Courtesy: Qulacomm
| What you should know:
● Dense urban traffic and highway driving can be complex and often dangerous for road users, but crash avoidance technologies such as ADAS can reduce road incidents. 
● Traditional, rule-based planning methods for controlling ADAS functionality can’t scale to include enough potential scenarios. ● The Snapdragon Ride platform employs an AI planner to learn and adapt in real-time as well as a traditional planner as a safety guardrail and verifier. |
The dense urban traffic at crowded intersections with vehicles, two-wheelers, and pedestrians and highly congested arterial roadways, can be complex and often dangerous for road users. Approximately 1.19 million people died in traffic crashes in 2023. In the U.S., 59% of these road fatalities occurred in urban areas, and 73% were at intersections.
Crash avoidance technologies such as advanced driver assistance systems (ADAS) can reduce road incidents, helping to save lives in these complicated scenarios. For example, automatic emergency braking has been shown to reduce front-to-rear crashes by 50% and pedestrian crashes by 27%.
Achieving these results across cities, countries, and driving styles is no small task. Traditional, rule-based planning methods for controlling ADAS functionality often struggle to negotiate and adapt to real-time sensor data in dense urban driving scenarios. These human-defined, logic-based planners rely on pre-specified rules, which can’t scale to include enough potential scenarios for the planner to react appropriately in any given traffic situation.
AI planner
Introducing an AI-based planner into the system can help to handle the massive amount of input coming into a vehicle as it travels through highly variable and dynamic urban environments. Capable of running large language models while simultaneously processing input from multiple perception systems, an AI planner uses a data-driven approach to learn and adapt in real-time.
Because it is a decision-based transformer, an AI planner understands what information is contextually relevant to the scenario, so the driver assistance system can act upon it quickly and effectively.

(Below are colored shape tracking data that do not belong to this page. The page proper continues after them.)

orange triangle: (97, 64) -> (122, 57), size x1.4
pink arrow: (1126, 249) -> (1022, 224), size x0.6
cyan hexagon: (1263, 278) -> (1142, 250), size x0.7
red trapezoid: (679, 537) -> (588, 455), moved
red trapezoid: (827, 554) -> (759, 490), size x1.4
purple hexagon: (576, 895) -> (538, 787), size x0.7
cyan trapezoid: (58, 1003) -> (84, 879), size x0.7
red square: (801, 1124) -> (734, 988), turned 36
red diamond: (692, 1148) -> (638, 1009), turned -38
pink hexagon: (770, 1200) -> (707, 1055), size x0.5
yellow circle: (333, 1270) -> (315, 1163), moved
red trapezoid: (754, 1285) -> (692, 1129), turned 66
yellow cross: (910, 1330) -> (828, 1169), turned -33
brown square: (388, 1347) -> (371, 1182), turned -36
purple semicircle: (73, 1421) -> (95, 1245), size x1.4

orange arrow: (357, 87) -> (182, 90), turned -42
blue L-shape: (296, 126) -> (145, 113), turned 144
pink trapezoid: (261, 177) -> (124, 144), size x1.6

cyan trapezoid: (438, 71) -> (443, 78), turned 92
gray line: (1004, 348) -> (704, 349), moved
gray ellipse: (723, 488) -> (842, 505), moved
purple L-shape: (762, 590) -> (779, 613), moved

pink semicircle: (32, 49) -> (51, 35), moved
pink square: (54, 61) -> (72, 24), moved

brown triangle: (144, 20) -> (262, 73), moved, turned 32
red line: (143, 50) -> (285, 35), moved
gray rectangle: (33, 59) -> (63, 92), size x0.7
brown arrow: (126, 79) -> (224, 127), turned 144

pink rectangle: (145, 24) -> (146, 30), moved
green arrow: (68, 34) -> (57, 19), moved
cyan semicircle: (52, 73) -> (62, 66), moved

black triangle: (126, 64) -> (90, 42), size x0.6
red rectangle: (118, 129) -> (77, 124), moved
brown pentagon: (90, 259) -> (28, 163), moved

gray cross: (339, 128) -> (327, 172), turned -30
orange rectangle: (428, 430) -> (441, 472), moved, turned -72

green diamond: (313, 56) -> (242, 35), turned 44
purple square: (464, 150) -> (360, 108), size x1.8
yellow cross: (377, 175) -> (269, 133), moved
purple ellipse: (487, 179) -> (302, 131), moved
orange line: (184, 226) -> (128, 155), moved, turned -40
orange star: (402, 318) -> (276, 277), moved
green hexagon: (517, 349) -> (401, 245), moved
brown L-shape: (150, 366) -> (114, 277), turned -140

This ability to quickly and holistically process data allows the planner to solve complex urban traffic problems and achieve a more accurate and human-like driving experience.
Best of both with Snapdragon Ride
To provide a human-like experience, the Snapdragon Ride platform employs a hybrid architecture that blends both types of planning. The AI planner is a fully data-driven, transformer-based model, while the traditional planner serves as a safety guardrail and verifier. The models co-exist on the same heterogeneous system-on-a-chip (SoC), running on separate blocks, so there is no computational interference. The AI planner benefits from AI acceleration in the neural processing unit (NPU) while traditional planners run on the central processing unit (CPU).
Validated in both simulations and real-world scenarios, the AI planner has demonstrated its ability to solve complex traffic scenarios, including unprotected turns, navigating roundabouts, and handling dense traffic merges.
Incorporating both traditional and AI planning gives automakers a robust solution for tackling the challenges posed by dense urban environments, allowing them to fine-tune and customize ADAS features to meet unique market needs. The move toward AI planning will help them to create a more human-like driving experience, potentially revolutionizing urban traffic management.